[Page-level text extractions]
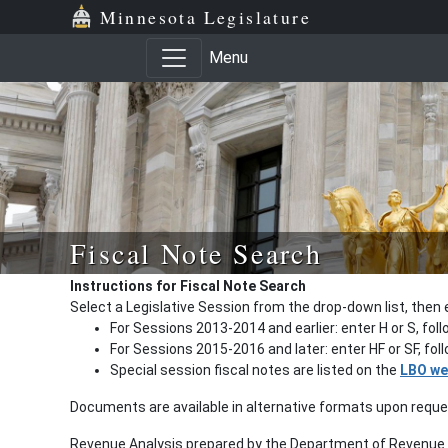
Minnesota Legislature
Menu
Fiscal Note Search
Instructions for Fiscal Note Search
Select a Legislative Session from the drop-down list, then 
For Sessions 2013-2014 and earlier: enter H or S, fol
For Sessions 2015-2016 and later: enter HF or SF, fo
Special session fiscal notes are listed on the
LBO we
Documents are available in alternative formats upon requ
Revenue Analysis prepared by the Department of Revenue a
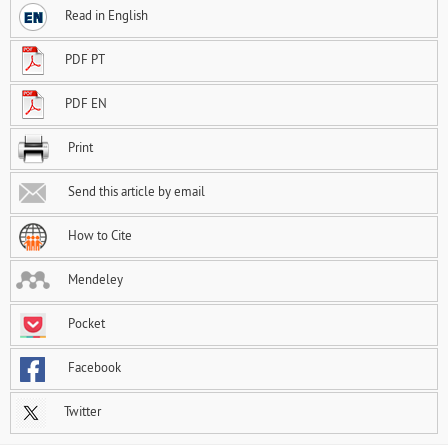
Read in English
PDF PT
PDF EN
Print
Send this article by email
How to Cite
Mendeley
Pocket
Facebook
Twitter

## The problem
Pull every line containing the word "Search" out of the entries above.

## Answer to this problem
Fiscal Note Search
Instructions for Fiscal Note Search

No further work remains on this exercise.